DNA itself is of course a text—in the strong poststructuralist sense. My uncle recently retired from his biochemistry research job. One of his discoveries was about ERV-3. (You can find it in Virology 196 at sciencedirect.com or PubMed if your university has that database). Your DNA contains 98% chimp DNA (we know that), 35% daffodil DNA (Wordsworth eat your heart out), and on and on—but it doesn’t stop there. The DNA also contains viral and plasmid insertions so that it’s impossible, even at that level, to identify which part of the code is “host” and which part is “parasite” (paging Hillis Miller…). ERV-3, otherwise known as Endogenous Retrovirus 3, does interesting things. For one, it appears to code for a protein that enhances the immunosuppressive properties of the placental barrier. So it appears that you are reading this because a virus in your genes helped your mom’s placenta to operate properly. What an amazing mixture of boundaries, insides, outsides, and permeabilities, all the way down…

DNA has no flavor. There is no human-flavored DNA. There is no daffodil-flavored DNA. There is also no male-flavored DNA.

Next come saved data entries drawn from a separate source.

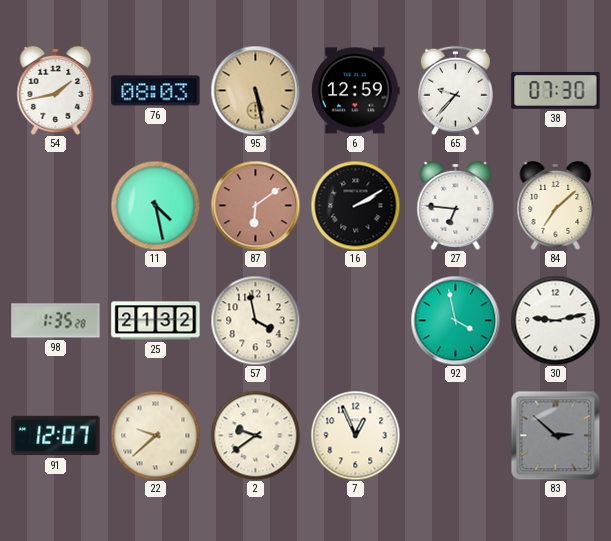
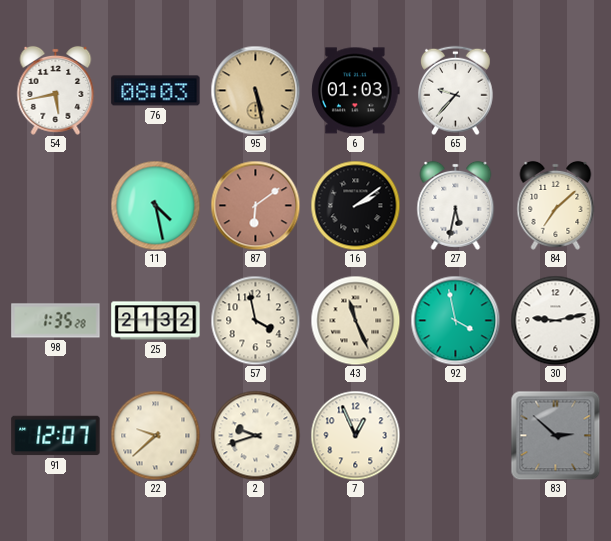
54: 1:43 -> 5:43
6: 12:59 -> 01:03
38: 07:30 -> none
16: 2:10 -> 2:09
27: 6:46 -> 5:32
43: none -> 11:26
2: 9:39 -> 9:42
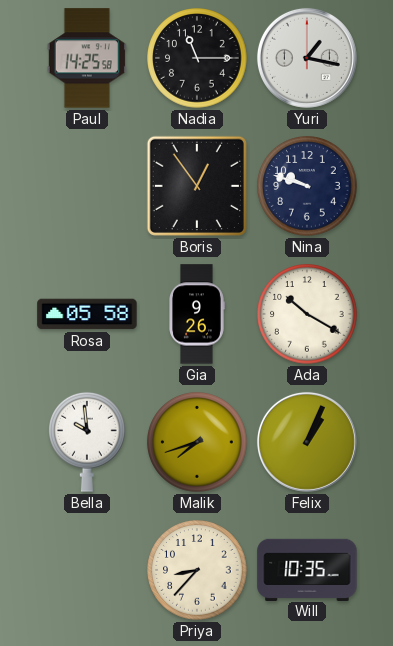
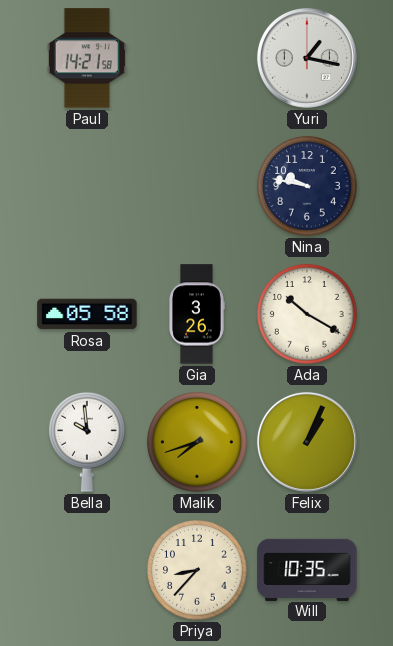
Paul: 14:25 -> 14:21
Nadia: 11:15 -> none
Boris: 12:54 -> none
Nina: 9:48 -> 9:47
Gia: 9:26 -> 3:26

Deconstruction and queer theory have nothing to fear from biology—come on in, the water’s lovely!

So I guess what I’m saying is that queerness is installed in reality at the ontic level, at the level of substance. It’s not a sheer style of higher primate phenotypes, primates who are at the tip of a tiny arm growing out of one of the spokes on the wheel of life, which is mostly made up of “asexual” bacteria and amoebae. Any claim that nonhumans have “natural” binary sex is editing out about almost every single life form.

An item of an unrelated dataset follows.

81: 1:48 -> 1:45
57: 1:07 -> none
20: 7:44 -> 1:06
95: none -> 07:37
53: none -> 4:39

So how are we to read Coleridge in light of all this? Or is he just a historical artifact now, interesting in his wrongness? Is there any utopian energy still bound up in the text of The Rime? I believe there is, and that this energy has to do with intimacy, and the fear of intimacy, with other life forms, with life forms as other. (That includes you.) This “other“ is decisively not an object, but a subject—though this word may be inadequate to describe the depths of the “person.”

We could debate whether or not Coleridge is depicting a world, whose world it is, whether it’s coherent, etc. But I don’t think these questions are as powerful as the one that still seems to beckon from our own political future. This is the question of how to be-with the other life forms on this Earth.

If the terms of the debate are about whose “world” it is anyway, then I can’t get involved, because to do so would be to accept the terms—that we are living within worlds or systems that are bounded by horizons, holistically integrated, etc. Otherwise the poem becomes an interesting relic from an age when those thoughts could still be held without bad faith. Which is okay. Perhaps then I would interpret the poem as a good example of how not to do the ecological thought. But I think the poem speaks to us now, about things we are only just beginning to think.

“The Night-mare Life-in-Death was she” (3.193). An interesting syntactical inversion of “It is an Ancient Mariner” (1.1). While the Mariner’s existence precedes his identity (so to speak), here we have the reverse. It is as if the Mariner’s fantasy about Life-in-Death impedes her existence. Synethiaphobia gets in the way of intimacy. The Mariner sees her as fantasy realized, as a horrifying creature from his inner space. Woe betide anyone who appears to externalize someone’s fantasy. In this mode, love is always mortifying. Life-in-Death is a “Nightmare”—a horse that rides the night. (Another animal motif—a dream-horse, a horse-dream.) She’s a Spenserian allegorical figure, a cipher. She appears only to incarnate the Mariner’s deepest fears and wishes. Notice the tense change: “Who thicks man’s blood with cold” (3.194) The Mariner forgets that he is telling a tale, so “ghastly” is the fantasy that sill seems to stick to him, as intimately as his “skinny hand, so brown” (4.228).

Can we, dare we, read against the grain here, against the overwhelming tide of fantasy and identification? Can we push back through identity to sheer existence? To intimacy with this strangest of strangers?